= Elisha Carter =

British chef

Elisha Carter (born 6 October 1969) is a British chef who appeared in the BBC television series Great British Menu in 2008. He is Head Chef at The Landau restaurant located in The Langham, London.

==Biography==
Carter was born in North London, and got his love of food from his mother. He went to Pimlico School where he studied Home Economics at General Certificate of Education O-Level and for a Certificate of Pre-Vocational Education in Hospitality. As part of his studies, he went on a work experience placement for two weeks to Shell House to work in the directors' private dining room, which prompted him to decide to be a chef.
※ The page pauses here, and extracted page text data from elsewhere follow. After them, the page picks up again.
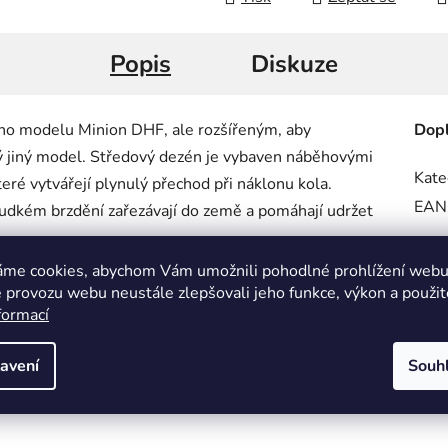
Popis
Diskuze
ho modelu Minion DHF, ale rozšířeným, aby
Dopl
ný jiný model. Středový dezén je vybaven náběhovými
Kate
teré vytvářejí plynulý přechod při náklonu kola.
EAN
udkém brzdění zařezávají do země a pomáhají udržet
áme cookies, abychom Vám umožnili pohodlné prohlížení webu 
te dokonalou kombinaci pro agresivní jízdu na
 provozu webu neustále zlepšovali jeho funkce, výkon a použit
formací
acích pro trail, enduro a sjezd.
avení
Souh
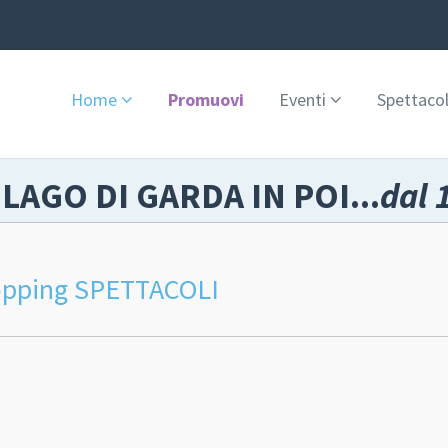
Home
Promuovi
Eventi
Spettacol
 LAGO DI GARDA IN POI...
dal 
opping SPETTACOLI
Carter started his career with a two-year apprenticeship at the Ritz Hotel. He then became a commis chef at the Gleneagles Hotel in Scotland where he stayed for over a year, and in 1992, he went to work at John Burton Race's two-Michelin-starred restaurant L'Ortolan in Reading, Berkshire. Burton Race sent him to train with Raymond Blanc at his two-Michelin-starred restaurant Le Manoir aux Quat' Saisons in Oxfordshire and at Ledoyen in Paris. In 1997, Carter returned to London to work at Leith's restaurant and then for Richard Corrigan at Lyndsay House, Soho, and at the Foliage restaurant at the Mandarin Oriental Hotel. He came to prominence as head chef at Lola's in Islington in 2003, where his signature dish was Duck Three Ways, a boned duck separated into three parts, with each cooked in a different way. He later became the head chef at the Silk restaurant at the Courthouse Hotel Kempinski in Great Marlborough Street, and then head chef at the Sharpham Park restaurant at Charlton House hotel in Somerset. He was awarded the "Somerset Life" Chef of the year 2007 and awarded the Silver Medal for Bath chef of the year 2007. In September 2008 he moved to The Landau's kitchens and in October 2009 became Head Chef.

Giles Coren, restaurant critic of The Times, described him in 2005 as being "...a young chef of mercurial genius...". Carter featured on the BBC television programme Indian Food Made Easy, and appeared in the BBC television series Great British Menu in 2008, where he lost to Chris Horridge, head chef at The Bath Priory hotel, in the South West region final.